インタビューの不思議

地域活性化関連のプロジェクトで某地方都市に取材に赴き、二日間にわたり7ケース、8名の方にインタビューを実施した。
市場調査会社勤務時以来の詰め込みスケジュール。へとへとになったのだが、ずいぶん楽しくお話をうかがうことができた。

で、その大量の録音を元に記事原稿を執筆するために、テープ起こし(録音デバイスはICレコーダなのですが、「レコード屋」同様、「テープ」起こしという表現もまだ健在ですね)をどうにか完遂。

取材先自身が積極的に情報発信をしていたり、これまでにもメディアに何度も取り上げられているため、インタビューはチェックリストも作らず、プロジェクトの裏側や現場の本音を掘り起こすためにフリートーク形式で行った。

このように事前にチェックリストも作らずにインタビューを行うのは初めてだったのだが、その意図は充分果たせたのではないかと思っている。フリートークになると、インタビュわー側もそれなりに話題を作って振っていかないと前に進まない。しかも裏話や本音を聞きだそうとすると、変化球もどんどん投げ込まなければならない。

そのため、録音を聞いているとやたら自分が話している声を沢山聞くこととなってしまい、なんだかなぁ、、と思わされること多数。

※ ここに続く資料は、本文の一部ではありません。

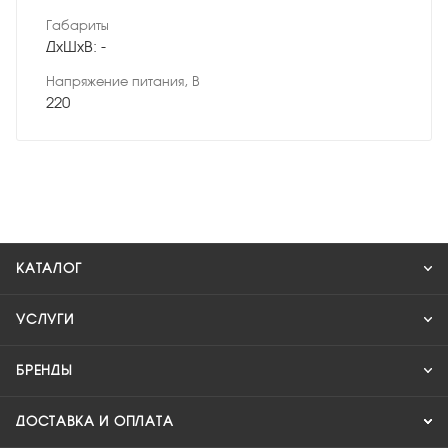
Габариты
ДхШхВ: -
Напряжение питания, В
220
КАТАЛОГ
УСЛУГИ
БРЕНДЫ
ДОСТАВКА И ОПЛАТА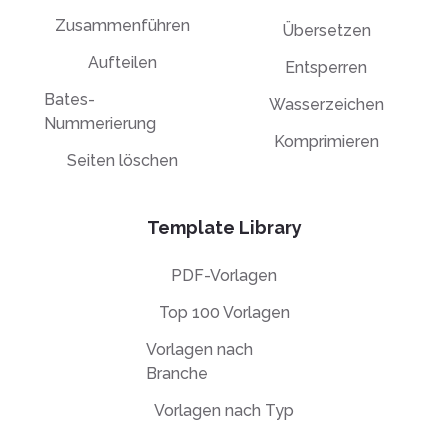
Zusammenführen
Übersetzen
Aufteilen
Entsperren
Bates-
Wasserzeichen
Nummerierung
Komprimieren
Seiten löschen
Template Library
PDF-Vorlagen
Top 100 Vorlagen
Vorlagen nach
Branche
Vorlagen nach Typ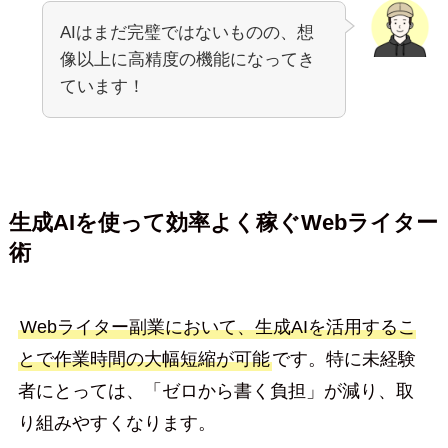
AIはまだ完璧ではないものの、想
像以上に高精度の機能になってき
ています！
生成AIを使って効率よく稼ぐWebライター
術
Webライター副業において、生成AIを活用するこ
とで作業時間の大幅短縮が可能
です。特に未経験
者にとっては、「ゼロから書く負担」が減り、取
り組みやすくなります。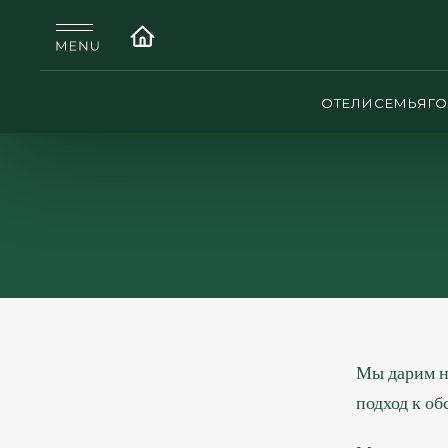
ОТЕЛИ
СЕМЬЯ
Г
Мы дарим н
подход к о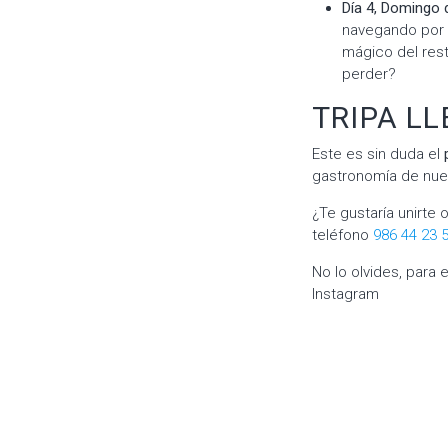
Día 4, Domingo 
navegando por l
mágico del res
perder?
TRIPA LL
Este es sin duda el
gastronomía de nues
¿Te gustaría unirte
teléfono
986 44 23 
No lo olvides, para
Instagram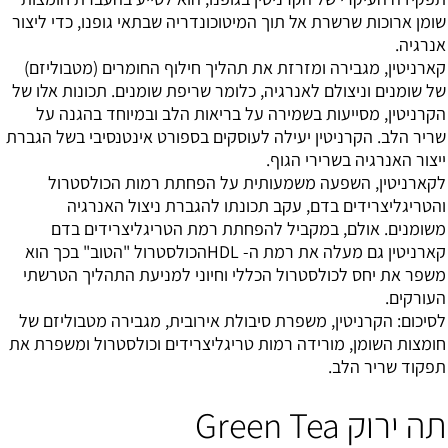
שומן ארוכות שרשרת אל תוך המיטוכונדריה שבתאי גופנו, כדי ליצור
אנרגיה.
קארניטין, מגבירה ומזרזת את תהליך חילוף החומרים (מטבוליזם)
של שומנים וניצולם לאנרגיה, כלומר שריפת שומנים. תכונות אלו של
הקרניטין, מסייעות בשמירה על בריאות הלב ובמיוחד בהגנה על
שריר הלב. הקרניטין יעילה לעוסקים בספורט אינטנסיבי בשל הגברת
ייצור האנרגיה בשרירי הגוף.
לקארניטין, השפעה משמעותית על הפחתת רמות הכולסטרול
והטריגליצרידים בדם, עקב תכונתו להגברת ניצול האנרגיה
משומנים. אולם, במקביל להפחתת רמת הטריגליצרידים בדם
קארניטין גם מעלה את רמת ה- HDLהכולסטרול "הטוב" בכך הוא
משפר את יחס לכולסטרול הכללי וחיוני למניעת התהליך הטרשתי
העורקים.
לסיכום: הקרניטין, משפרת סיבולת אירובית, מגבירה מטבוליזם של
חומצות השומן, מורידה רמות טריגליצרידים וכולסטרול ומשפרת את
תפקוד שריר הלב.
תה ירוק Green Tea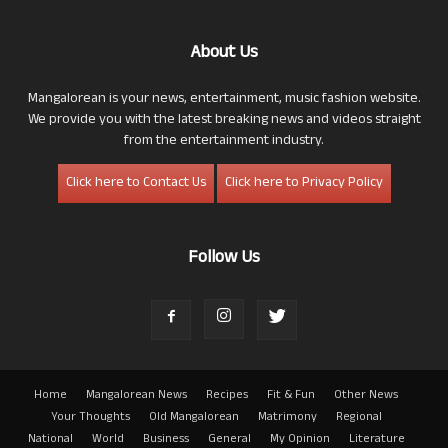
About Us
Mangalorean is your news, entertainment, music fashion website.
We provide you with the latest breaking news and videos straight
from the entertainment industry.
Click here to Contact Us
Click here to Privacy Policy
Follow Us
Home
Mangalorean News
Recipes
Fit & Fun
Other News
Your Thoughts
Old Mangalorean
Matrimony
Regional
National
World
Business
General
My Opinion
Literature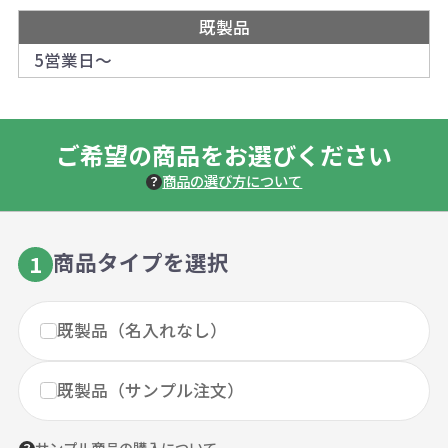
既製品
5営業日～
ご希望の商品をお選びください
商品の選び方について
商品タイプを選択
1
既製品（名入れなし）
既製品（サンプル注文）
サンプル商品の購入について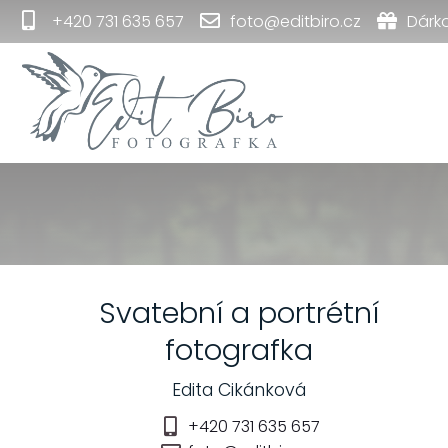
+420 731 635 657
foto@editbiro.cz
Dárk
Svatební a portrétní
fotografka
Edita Cikánková
+420 731 635 657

そのため、テープ起こしは全発言を事細かに書き起こすのではなく、重要な発言をピックアップするという形で行ったのだが、すべてのケースの起こしが終わったとき、不思議なことに気がついた。場が盛り上がり、様々な話を聞き出せたと思ったケースの書き起こし量よりも、なかなか話を聞きだすのに苦労し、時間も短めで沈黙も長かったという印象が大きかったケースの書き起こし量のほうが多くなってしまっていたのだ。

後者のインタビュイーは、結構早口で、回数や頻度自体は多くなかったものの、突然出てくる発言がものすごく理論整然と、しかも幅広いことについて語っていたことが、録音を聞き返して発覚。このインタビュイーの凄さを改めて感じさせられたのでした。